ISSN: 0974-276X
Taoufik Bensellak, Ahmed Moussa
The primary objective of the target-decoy strategy is to estimate the False Discovery Rate (FDR) for reported peptide or protein matches during a protein database search. Various strategies, such as decoy database generation methods and search engine combinations, have been explored. Earlier research investigated the influence of decoy construction models and showed stochastic/statistical methods to be more promising and accurate than basic sequence reversal or shuffling methods.

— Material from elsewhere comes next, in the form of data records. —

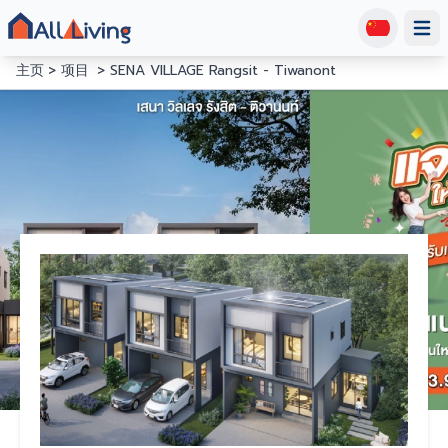
Open
主页
项目
SENA VILLAGE Rangsit - Tiwanont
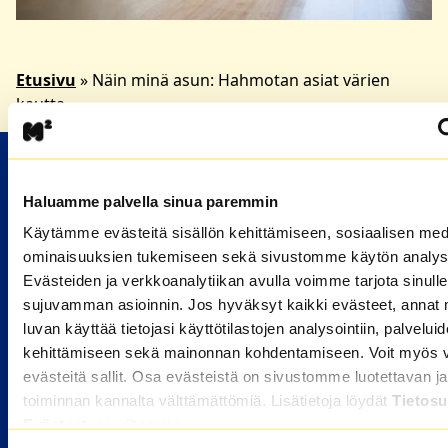
Etusivu
»
Näin minä asun: Hahmotan asiat värien
kautta
M2-KOTIEN VUOKRA-ASUNNOT
Haluamme palvella sinua paremmin
Valitse kaupunki
Käytämme evästeitä sisällön kehittämiseen, sosiaalisen med
ominaisuuksien tukemiseen sekä sivustomme käytön analys
HAKIJALLE
Evästeiden ja verkkoanalytiikan avulla voimme tarjota sinulle
sujuvamman asioinnin. Jos hyväksyt kaikki evästeet, annat 
Kuka voi hakea
luvan käyttää tietojasi käyttötilastojen analysointiin, palvelui
Miten haen asuntoa
kehittämiseen sekä mainonnan kohdentamiseen. Voit myös va
Hakijan usein kysytyt kysymykset
evästeitä sallit. Osa evästeistä on sivustomme luotettavan ja
toiminnan kannalta välttämättömiä. Lisätietoja löydät
Tietosu
ASUKKAALLE
Evästeet
-sivuiltamme.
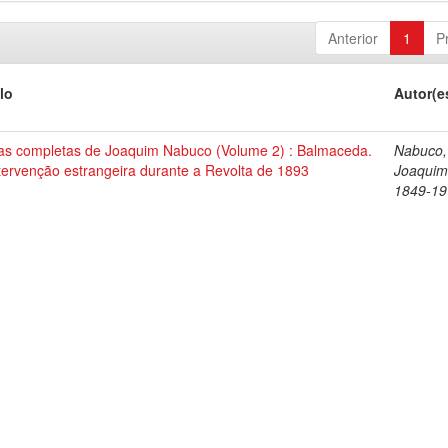
Anterior
1
P
lo
Autor(e
as completas de Joaquim Nabuco (Volume 2) : Balmaceda.
Nabuco,
tervenção estrangeira durante a Revolta de 1893
Joaquim
1849-19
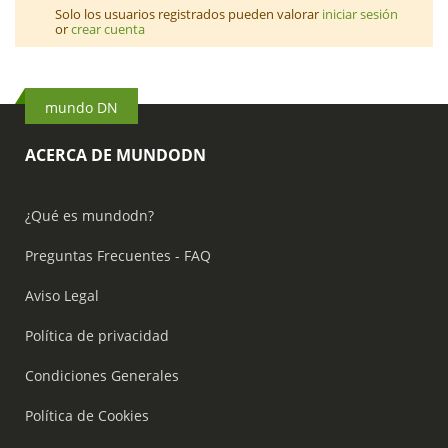
Solo los usuarios registrados pueden valorar
iniciar sesión
or
crear cuenta
mundo DN
ACERCA DE MUNDODN
¿Qué es mundodn?
Preguntas Frecuentes - FAQ
Aviso Legal
Política de privacidad
Condiciones Generales
Política de Cookies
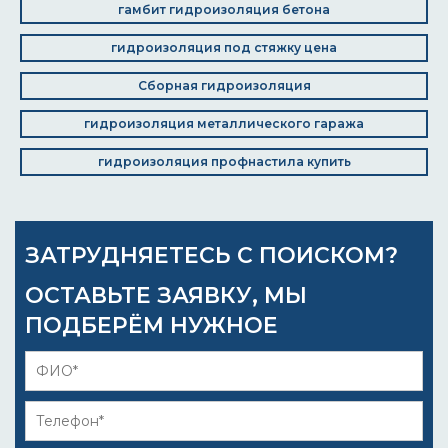
гамбит гидроизоляция бетона
гидроизоляция под стяжку цена
Сборная гидроизоляция
гидроизоляция металлического гаража
гидроизоляция профнастила купить
ЗАТРУДНЯЕТЕСЬ С ПОИСКОМ?
ОСТАВЬТЕ ЗАЯВКУ, МЫ
ПОДБЕРЁМ НУЖНОЕ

In this paper, we propose a novel decoy creation framework based on proteins’ significant biological signatures, patterns, and profiles, using stochastic models such as Markov. As part of the proposed approach’s flexibility, decoy sequence generation can be adapted to digestion sites and be peptide-based or protein-based.
For comparison and benchmark purposes, we investigated a standard MS/MS data set of two well-known protein pools based on E. coli peptide fragments to compare the proposed approach to standard methods by assessing the false discovery rate and identification correctness.
When compared to default methods, the false discovery rate was quite high. The imbalanced number of discovered patterns in the two pools has resulted in an improved accuracy and specificity for sequences with the most signatures. For certain examined samples, the proposed method improved the correct and incorrect identification ratios by 12.3 percent and 7.7 percent, respectively.